The Hermitage, Franklin TN

It was a gloriously sunny day in Nashville today, all the better for daytripping! Our first point of order today was to get in the car and drive to the Hermitage, Andrew Jackson's plantation only about 20 min east of Nashville.



Once on the grounds, they gave us the receiver for an audio tour and ushered us to a theatre. We saw a stocktastic video about the life of US President Andrew Jackson narrated by US President Martin Sheen (what? He is to me!). In stark contrast with Graceland, where Elvis' life was completely whitewashed -they don't even say how he died, just tell you the date- the Hermitage speaks about the controversies and deplorable things of Jackson's presidency a lot more openly and in-depth than I expected. Of course, they highlight his military victories, his temperament and his work securing rights for the common man, but also discuss how he had displaced thousands of Cherokee Indians in what became known as the Trail of Tears, his contempt towards suffragists or his unapologetic slave-owning.

As for the place itself: by comparison with the gorgeous and lavish sugar plantations we saw in Louisiana, this cotton plantation in Tennessee looks austere and cold. It reminded me more of New England, in a way: rolling green plains, red brick houses and white churches, modest furniture... It's a completely different experience. It's aesthetically much less impressive, but it's historically significant.



Talking about the furniture: interestingly, because the plantation was sold to the government by Jackson's direct descendants, it's never changed hands and so pretty much everything inside the mansion is original.

Although the grounds are huge, it's mostly just a green prairie. The small mausoleum for Jackson and his wife is beautiful, but Rachel Jackson's garden looked a bit dry.

After The Hermitage, since we were driving off, we decided to drop by Fontanel, the mansion of country star Barbara Mandrell, to see whether we wanted to visit.
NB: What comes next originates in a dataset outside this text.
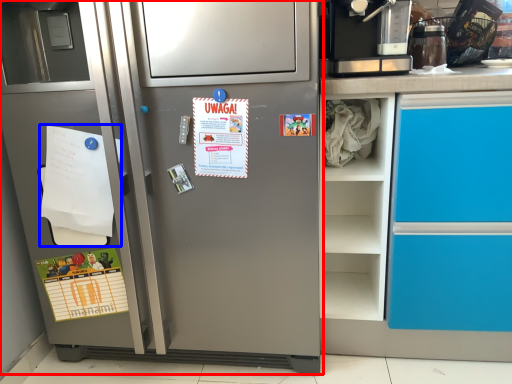 Question: Among these objects, which one is nearest to the camera, refrigerator (highlighted by a red box) or flyer (highlighted by a blue box)?

Choices:
 (A) refrigerator
 (B) flyer

Answer: (A)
When we got there we weren't seduced by the surroundings, so we just had lunch at the Italian restaurant there, which was terrible, and promptly drove off as fast as we could!
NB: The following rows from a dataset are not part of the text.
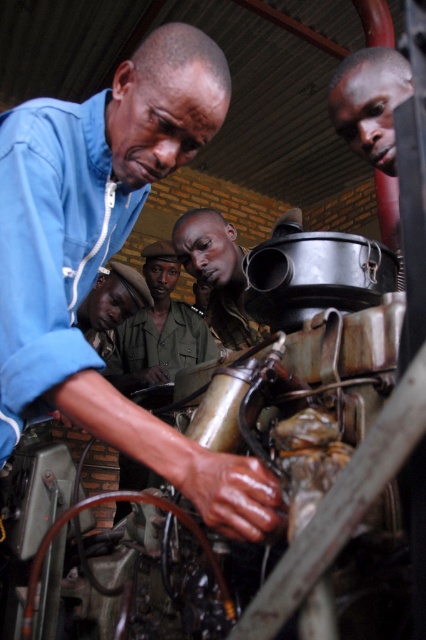 Question: Which object is closer to the camera taking this photo?

Choices:
 (A) green uniform at center
 (B) metallic gray pipe at center
 (C) blue matte shirt at upper left

Answer: (C)

Question: Can you confirm if green uniform at center is smaller than metallic gray pipe at center?

Choices:
 (A) yes
 (B) no

Answer: (B)

Question: Which point is closer to the camera?

Choices:
 (A) (365, 100)
 (B) (207, 232)
 (C) (120, 337)
 (D) (89, 252)

Answer: (D)

Question: Estimate the real-world distances between objects in this image. Which object is farther from the metallic gray pipe at center?

Choices:
 (A) blue matte shirt at upper left
 (B) smooth skin face at upper right
 (C) green uniform at center

Answer: (B)

Question: Is blue matte shirt at upper left closer to camera compared to smooth skin face at upper right?

Choices:
 (A) yes
 (B) no

Answer: (A)

Question: Can you confirm if green uniform at center is positioned to the right of smooth skin face at upper right?

Choices:
 (A) no
 (B) yes

Answer: (A) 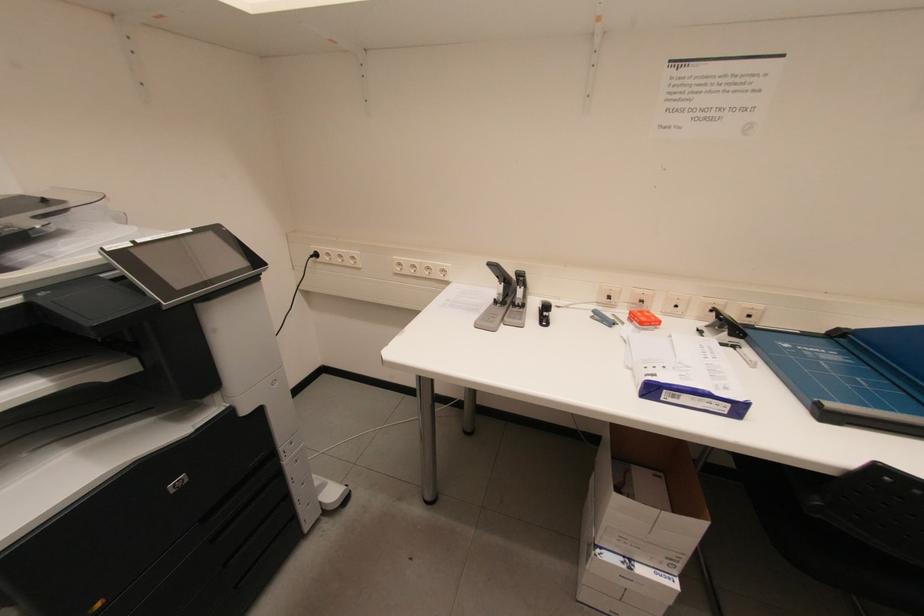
Our next stop in our small roadtrip all around the Nashville area was the town of Franklin, Tennessee, a small town from before the Civil War that's been very carefully preserved and now works as an affluent satellite to Nashville. Its town centre is comprised of colonial red brick buildings housing all sorts of chic fashion, stationery, antiques, cafés and, sure, the occasional tourist shop as well.



It was sunny, it was warm, and it was really fun to walk up and down Main Street checking out all the different stores. We also briefly went to The Factory, an old factory on the outskirts of town now converted into an antique/gallery/retail space, but it wasn't very interesting at all so we just left.

After all this it was still only 5PM, so on our way back to Nashville we stopped by the Tennessee State Capitol to take in the view of Bicentennial Park from above. The park looks nice, but the surroundings weren't very inviting to get down from our perch. On the upside, Legislative Plaza right in front of the capitol looked stunning with cherry blossoms all around its fountains.



One short drive back and one stop at Mitchell Delicatessen to get a couple of delicious sandwiches later, we're safely back in our rental house. That was our last day in Nashville, but tomorrow we'll still have time in the morning, and we plan to use it to check out... the Parthenon!